D. tell the client that she'll punish him if he doesn't behave.

Correct Answer: A
Explanation: A client with a head injury who experiences a change in cognition requires further assessment and evaluation, and the nurse should notify the physician of the change in the client's status. The physician should rule out all possible medical causes of the change in mental status before ordering antipsychotic medications or considering discharging the client from the facility. A nurse shouldn't threaten a client with punishment; doing so is a violation of the client's rights.

Saturday 3 February 2018

Question Of The Day, Endocrine and Metabolic Disorders
Q. Which finding best indicates that a nursing assistant has an understanding of blood glucose meter use?

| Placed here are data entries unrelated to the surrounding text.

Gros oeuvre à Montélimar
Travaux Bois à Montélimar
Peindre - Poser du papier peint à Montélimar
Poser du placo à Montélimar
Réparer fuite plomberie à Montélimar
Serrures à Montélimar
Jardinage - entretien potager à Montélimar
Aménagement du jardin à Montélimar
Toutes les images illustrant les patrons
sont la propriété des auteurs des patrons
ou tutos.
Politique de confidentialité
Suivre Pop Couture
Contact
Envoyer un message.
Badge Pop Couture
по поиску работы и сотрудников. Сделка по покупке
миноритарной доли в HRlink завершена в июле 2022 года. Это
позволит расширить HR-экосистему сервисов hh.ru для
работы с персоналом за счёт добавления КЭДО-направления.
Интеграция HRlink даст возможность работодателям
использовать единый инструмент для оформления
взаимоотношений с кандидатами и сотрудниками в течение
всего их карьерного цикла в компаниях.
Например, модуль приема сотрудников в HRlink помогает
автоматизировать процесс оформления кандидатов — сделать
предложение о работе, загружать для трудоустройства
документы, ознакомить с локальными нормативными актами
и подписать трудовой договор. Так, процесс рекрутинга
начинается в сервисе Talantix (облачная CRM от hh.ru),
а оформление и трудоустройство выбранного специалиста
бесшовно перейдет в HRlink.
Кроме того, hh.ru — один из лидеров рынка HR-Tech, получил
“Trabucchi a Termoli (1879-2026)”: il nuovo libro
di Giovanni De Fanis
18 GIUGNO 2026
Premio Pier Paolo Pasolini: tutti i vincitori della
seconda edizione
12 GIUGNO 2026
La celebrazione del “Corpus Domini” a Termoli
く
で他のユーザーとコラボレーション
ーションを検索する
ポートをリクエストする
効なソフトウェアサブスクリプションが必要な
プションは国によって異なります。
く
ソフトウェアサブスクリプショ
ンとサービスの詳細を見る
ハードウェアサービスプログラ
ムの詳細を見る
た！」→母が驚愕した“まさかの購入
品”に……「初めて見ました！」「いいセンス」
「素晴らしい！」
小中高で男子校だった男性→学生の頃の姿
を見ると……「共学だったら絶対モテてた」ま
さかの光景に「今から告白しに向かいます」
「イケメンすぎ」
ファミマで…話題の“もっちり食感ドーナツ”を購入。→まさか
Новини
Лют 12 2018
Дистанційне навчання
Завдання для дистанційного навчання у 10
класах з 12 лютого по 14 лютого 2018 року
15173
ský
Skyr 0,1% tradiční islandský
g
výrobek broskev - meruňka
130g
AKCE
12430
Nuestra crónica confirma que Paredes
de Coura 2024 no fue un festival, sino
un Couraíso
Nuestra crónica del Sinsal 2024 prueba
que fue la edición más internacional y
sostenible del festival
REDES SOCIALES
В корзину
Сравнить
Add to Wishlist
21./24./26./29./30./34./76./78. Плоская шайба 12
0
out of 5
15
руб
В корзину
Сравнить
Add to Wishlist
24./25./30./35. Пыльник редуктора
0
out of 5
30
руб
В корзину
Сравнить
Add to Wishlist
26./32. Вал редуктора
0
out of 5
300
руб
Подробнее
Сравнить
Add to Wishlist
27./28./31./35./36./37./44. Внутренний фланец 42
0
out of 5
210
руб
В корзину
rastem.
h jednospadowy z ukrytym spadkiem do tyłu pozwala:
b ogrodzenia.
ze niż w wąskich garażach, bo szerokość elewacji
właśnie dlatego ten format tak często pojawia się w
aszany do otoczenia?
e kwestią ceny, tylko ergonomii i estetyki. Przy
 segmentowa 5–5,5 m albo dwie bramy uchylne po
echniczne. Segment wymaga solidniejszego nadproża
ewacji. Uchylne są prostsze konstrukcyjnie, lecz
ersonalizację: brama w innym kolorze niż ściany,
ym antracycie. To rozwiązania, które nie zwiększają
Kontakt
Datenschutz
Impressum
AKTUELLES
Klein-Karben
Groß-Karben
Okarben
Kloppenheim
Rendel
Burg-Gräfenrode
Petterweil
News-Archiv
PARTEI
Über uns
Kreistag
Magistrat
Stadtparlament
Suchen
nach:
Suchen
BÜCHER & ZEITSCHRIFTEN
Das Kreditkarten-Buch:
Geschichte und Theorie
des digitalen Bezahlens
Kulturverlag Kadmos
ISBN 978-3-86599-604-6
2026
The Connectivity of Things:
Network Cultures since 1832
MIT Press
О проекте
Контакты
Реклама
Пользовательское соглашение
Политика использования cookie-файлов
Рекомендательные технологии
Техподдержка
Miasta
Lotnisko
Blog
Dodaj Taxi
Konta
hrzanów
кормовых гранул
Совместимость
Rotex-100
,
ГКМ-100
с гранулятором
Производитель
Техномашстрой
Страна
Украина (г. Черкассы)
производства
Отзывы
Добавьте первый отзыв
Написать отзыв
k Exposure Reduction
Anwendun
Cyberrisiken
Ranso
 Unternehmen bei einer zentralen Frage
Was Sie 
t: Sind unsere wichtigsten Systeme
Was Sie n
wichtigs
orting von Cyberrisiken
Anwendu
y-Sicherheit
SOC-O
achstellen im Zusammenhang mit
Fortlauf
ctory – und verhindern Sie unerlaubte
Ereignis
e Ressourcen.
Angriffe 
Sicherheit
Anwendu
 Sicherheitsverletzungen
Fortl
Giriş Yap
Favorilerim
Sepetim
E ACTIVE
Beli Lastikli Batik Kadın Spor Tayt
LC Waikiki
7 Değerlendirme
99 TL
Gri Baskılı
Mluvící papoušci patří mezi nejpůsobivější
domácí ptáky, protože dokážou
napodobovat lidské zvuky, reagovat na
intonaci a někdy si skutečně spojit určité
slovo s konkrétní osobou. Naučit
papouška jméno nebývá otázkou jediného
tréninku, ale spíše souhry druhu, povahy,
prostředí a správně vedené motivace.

A. Verbalizing an understanding of blood glucose meter use
B. Documenting a normal blood glucose level
C. Providing documentation of previous certification
D. Demonstrating correct technique

Correct Answer: D

Explanation: The best way to validate blood glucose meter use is to allow the nursing assistant to demonstrate correct technique. Verbalizing understanding doesn't demonstrate that the nursing assistant knows proper technique. Documenting a normal blood glucose level and having previous certification don't demonstrate blood glucose meter use.

Friday 2 February 2018

Question Of The Day, Gastrointestinal Disorders
Q. A client with gastroenteritis is admitted to an acute care facility and presents with severe dehydration and electrolyte imbalances. Diagnostic tests reveal the Norwalk virus as the cause of gastroenteritis. Based on this information, the nurse knows that:

A. the client requires an antiviral agent.
B. enteric precautions must be continued.
C. enteric precautions can be discontinued.
D. the client's infection may be caused by droplet transmission.

Correct Answer: B

Explanation: The nurse must continue enteric precautions for a client with gastroenteritis caused by the Norwalk virus because this virus is transmitted by the fecal-oral route. No safe and effective antiviral agent is available specifically for treating viral gastroenteritis. The Norwalk virus isn't transmitted by droplets.

Thursday 1 February 2018

Questions Of The Day, Cardiovascular Disorders
Q. When assessing a client for early septic shock, the nurse should assess the client for which of the following?

A. Cool, clammy skin.
B. Warm, flushed skin.
C. Increased blood pressure.
D. Hemorrhage.



Correct Answer: B

Explanation: Warm, flushed skin from a high cardiac output with vasodilation occurs in warm shock or the hyperdynamic phase (first phase) of septic shock. Other signs and symptoms of early septic shock include fever with restlessness and confusion; normal or decreased blood pressure with tachypnea and tachycardia; increased or normal urine output; and nausea and vomiting or diarrhea. Cool, clammy skin occurs in the hypodynamic or cold phase (later phase). Hemorrhage is not a factor in septic shock.